Paul Banks on Turn On The Bright Lights' 10th anniversary

Lyrically, it's always seemed to me that you give enough away in your lyrics to lead listeners into the song, but the are ambiguous or elusive enough to not give away the whole story. Has that been an intentional creative pursuit for you to keep part of the meaning of the song solely to yourself?

It is, yeah. It's just the way that I write. It's a more faithful reflection of how I perceive things in general -- I don't really see things that have a little bow around them and a neat little meaning, and say, 'Oh, that's what that is, and that's what that means.' Everything is confusion, and you just have to apply your own subjective thought on something before it's really defined. So, if you just made a bunch of vocals that make no sense to anybody, then they wouldn't even feel compelled to try and decipher their meaning.

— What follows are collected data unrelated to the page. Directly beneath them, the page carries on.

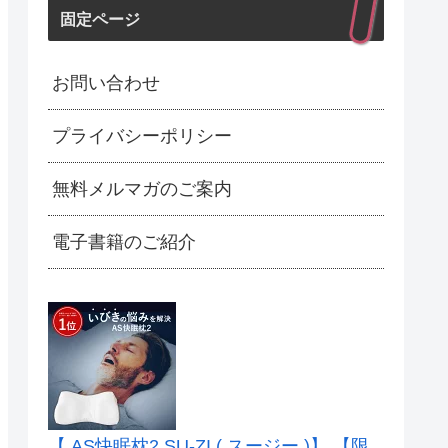
固定ページ
お問い合わせ
プライバシーポリシー
無料メルマガのご案内
電子書籍のご紹介
【 AS快眠枕2 SU-ZI ( スージー )】 【限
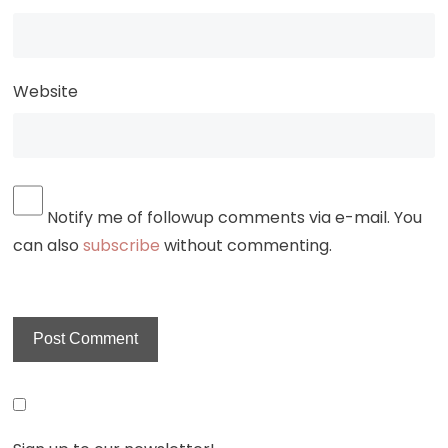
Website
Notify me of followup comments via e-mail. You
can also
subscribe
without commenting.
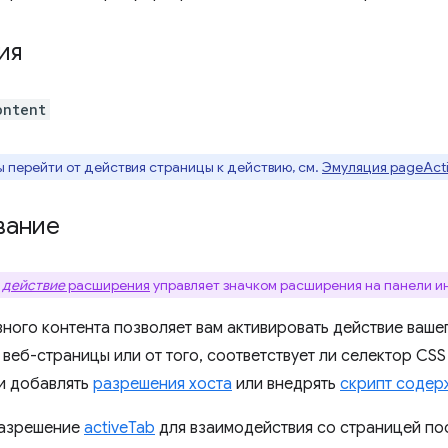
ия
ontent
 перейти от действия страницы к действию, см.
Эмуляция pageActi
вание
действие
расширения
управляет значком расширения на панели и
вного контента позволяет вам активировать действие ваше
веб-страницы или от того, соответствует ли селектор CSS
и добавлять
разрешения хоста
или внедрять
скрипт содер
разрешение
activeTab
для взаимодействия со страницей пос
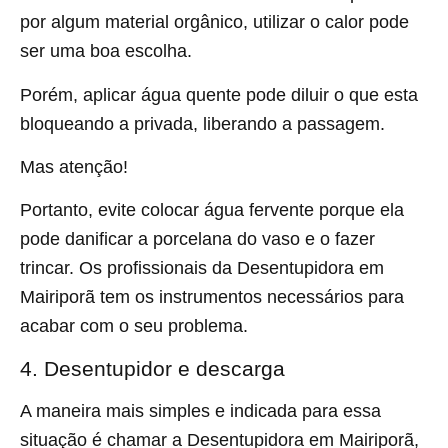
por algum material orgânico, utilizar o calor pode
ser uma boa escolha.
Porém, aplicar água quente pode diluir o que esta
bloqueando a privada, liberando a passagem.
Mas atenção!
Portanto, evite colocar água fervente porque ela
pode danificar a porcelana do vaso e o fazer
trincar. Os profissionais da Desentupidora em
Mairiporã tem os instrumentos necessários para
acabar com o seu problema.
4. Desentupidor e descarga
A maneira mais simples e indicada para essa
situação é chamar a Desentupidora em Mairiporã,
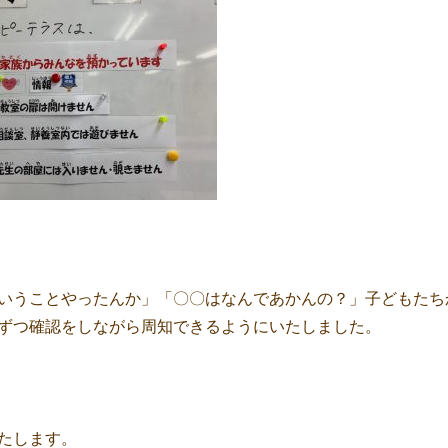
いうことやったんか」「〇〇はなんであかんの？」子どもたち
ずつ確認をしながら周知できるようにいたしました。
たします。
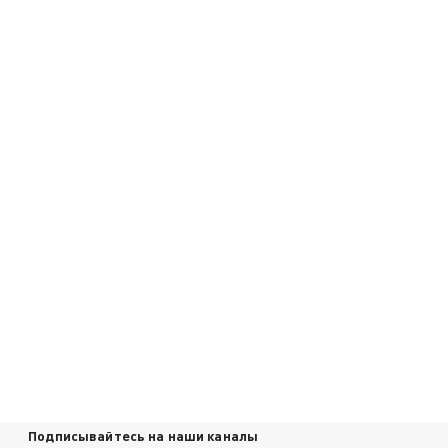
Подписывайтесь на наши каналы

I'm coming from a place where I could explain what I'm saying more, but I prefer not to, and I also like that idea that maybe you're not going to get that reassuring sense of knowing exactly what I'm talking about. Because whatever is in life that reassuring? I guess pop music, that's the whole concept of it--a little cliched trope and simple digestible meanings and things. But that's boring for me as an artist.

With the 10th Anniversary Edition of Interpol's Turn On The Bright Lights coming out on December 4th, can you share some of the memories of what recording that album was like for you and the guys?

That was a really good time. I think first records are always special because band's have X amount of time to write the first one, and we had been at it a long time, we'd been a band for a long time, close to five years almost, before that album came out. There was a lot of excitement when we went into the studio, and since we'd been doing shows and playing out, we all knew what the songs were, and we all got along swimmingly with Peter Katis.

We took it really seriously, and we went hard at it, and in the end we were all really happy with how that record came out. And at the time it was a lot of fun. It was a LOT of fun making that record.

Did you sense that you were hitting on something special right from the start, or were you just too close to the songs to realize just how fucking good they were?

Well, thank you. I think WE were all really excited. I think there was a lot of mutual respect from everyone in the band. I loved Daniel's progressions, and I was in awe of the bass lines that Carlos could come up with, and Sam is one of my favorite drummers in rock. So, I was definitely a fan of what we were doing, but that's very different from thinking that other people were going to be a fan of it.

But my musicality was telling me that these guys are fucking good, and I was having a lot of fun doing vocal parts, and I felt that we were jelling, and we had been jelling for years. I felt like we were a capable group of people, and that we can make some pretty cool music together.

Did you have a big role in the recent remastering/reissue of Bright Lights, or have you been solely focusing on your solo album?

I have been pretty busy with this, but we've all been involved with it. Daniel's sort of been overseeing the process and checking in with us, but he's done a lot of work for it. A lot of it is stuff that's been there that we've all known about for a long time, that was just waiting for a home, as far as the extra material. A lot of it was dug for, but a lot of it is just shit that we knew we had that had never been put out.

Paul Banks plays the Varsity Theater on Sunday, November 25 with Wiping Out Thousands. Tickets for the 18+ show are $15, with doors at 7 p.m., and showtime at 8.